# Hello from the Sky Dog



## Sky1415 (Aug 20, 2008)

Hey guys/gals of ControlBooth. 
This is the Sky Dog and I'm just here seeing what I can learn on Lighting cause Im a high school senior trying to nail down a degree i want to obtain in my college years and a Lighting Technian for shows would be awesome thing to do for a career. See ya on the boards.


----------



## Nikgwolf (Aug 20, 2008)

Hey there Sky Dog. I'm in the same boat. (high school senior) If you have any awesome college advice that I've missed, I'd love to hear it. Or you could PM me and I'll tell you about some of the awesome programs I've toured so far. Also, are you interested in design or being a light technician in general? Other than that, welcome to the CB!

Nik

Flickr: nikgwolf512's Photostream


----------



## Serendipity (Aug 20, 2008)

Hi Sky Dog!
What areas of lighting do you like best? What are you thinking of pursuing career wise? It's a large field with a surprising number of options. 
Welcome to the Booth!


----------



## cdub260 (Aug 20, 2008)

Welcome to CB.

Since you're still relatively new in the field, the best advice I can give is that you should take full advantage of the educational theatre environment to try a little of everything, even if they don't seem all that appealing at first blush. You might be surprised at the things you will enjoy doing.

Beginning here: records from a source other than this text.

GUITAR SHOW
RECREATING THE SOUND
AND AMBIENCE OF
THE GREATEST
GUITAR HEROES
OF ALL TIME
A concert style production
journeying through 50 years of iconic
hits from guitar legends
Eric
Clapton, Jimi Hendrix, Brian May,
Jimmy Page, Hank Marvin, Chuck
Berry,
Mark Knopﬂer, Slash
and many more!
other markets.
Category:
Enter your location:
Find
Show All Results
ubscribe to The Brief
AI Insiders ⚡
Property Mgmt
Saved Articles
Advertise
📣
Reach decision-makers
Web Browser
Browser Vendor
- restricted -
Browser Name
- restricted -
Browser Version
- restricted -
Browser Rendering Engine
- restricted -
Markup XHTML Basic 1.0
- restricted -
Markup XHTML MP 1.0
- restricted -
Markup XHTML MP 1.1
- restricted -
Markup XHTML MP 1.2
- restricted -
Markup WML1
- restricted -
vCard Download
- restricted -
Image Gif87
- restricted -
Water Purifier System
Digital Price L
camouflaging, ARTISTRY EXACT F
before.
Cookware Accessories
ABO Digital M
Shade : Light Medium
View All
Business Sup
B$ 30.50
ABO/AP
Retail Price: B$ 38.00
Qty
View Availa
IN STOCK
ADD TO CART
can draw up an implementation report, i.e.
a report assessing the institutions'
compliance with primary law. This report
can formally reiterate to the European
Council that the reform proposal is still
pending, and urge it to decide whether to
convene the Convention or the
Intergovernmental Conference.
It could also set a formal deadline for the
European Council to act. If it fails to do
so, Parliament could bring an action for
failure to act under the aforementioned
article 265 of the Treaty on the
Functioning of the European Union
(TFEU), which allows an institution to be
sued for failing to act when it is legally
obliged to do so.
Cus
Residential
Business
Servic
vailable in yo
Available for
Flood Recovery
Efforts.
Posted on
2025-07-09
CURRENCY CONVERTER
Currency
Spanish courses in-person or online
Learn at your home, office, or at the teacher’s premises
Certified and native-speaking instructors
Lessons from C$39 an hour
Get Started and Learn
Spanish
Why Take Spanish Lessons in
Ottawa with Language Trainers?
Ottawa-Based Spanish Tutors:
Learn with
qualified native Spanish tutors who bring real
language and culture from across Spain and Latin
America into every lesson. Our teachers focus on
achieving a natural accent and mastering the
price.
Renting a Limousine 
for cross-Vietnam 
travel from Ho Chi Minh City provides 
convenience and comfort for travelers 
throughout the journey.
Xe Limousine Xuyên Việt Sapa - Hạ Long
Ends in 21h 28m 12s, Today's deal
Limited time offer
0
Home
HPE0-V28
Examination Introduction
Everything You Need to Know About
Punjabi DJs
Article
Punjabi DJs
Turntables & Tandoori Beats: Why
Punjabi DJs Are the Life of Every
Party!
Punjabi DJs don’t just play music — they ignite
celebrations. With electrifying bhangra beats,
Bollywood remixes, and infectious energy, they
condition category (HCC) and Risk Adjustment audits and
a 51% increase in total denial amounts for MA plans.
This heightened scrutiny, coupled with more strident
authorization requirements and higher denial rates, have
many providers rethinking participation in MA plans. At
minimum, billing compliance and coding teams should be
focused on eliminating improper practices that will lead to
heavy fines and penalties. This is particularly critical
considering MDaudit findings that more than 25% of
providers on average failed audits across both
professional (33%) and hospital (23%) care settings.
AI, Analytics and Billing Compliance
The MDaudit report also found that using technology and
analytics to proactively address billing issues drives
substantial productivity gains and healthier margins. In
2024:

And of course, take advantage of the wealth of experience you'll find right here on this site.


----------



## Saunier (Aug 20, 2008)

Welcome aboard Skydog!! Iv only been here for awhile and have learned quite a bit. You have chosen wisely.


----------



## Spikesgirl (Aug 22, 2008)

cdub260 said:


> Since you're still relatively new in the field, the best advice I can give is that you should take full advantage of the educational theatre environment to try a little of everything, even if they don't seem all that appealing at first blush. You might be surprised at the things you will enjoy doing.
> 
> QUOTE]
> 
> ...


----------



## gafftaper (Aug 22, 2008)

Welcome to the Booth!
One more note to say CW is right on. You'll be a much better and more valuable technician the more things you try out now. Sample it all now, specialize later. 

Oh and get to know the search function. There are a lot of discussions about choosing colleges around here for you to find.


----------



## gpdesigner (Aug 24, 2008)

hello and welcome to the boars, cdub260 is 100% correct,
learn everything possible soak it all in, no matter what discipline of lighting yo choose, the more you know the better.
gp


----------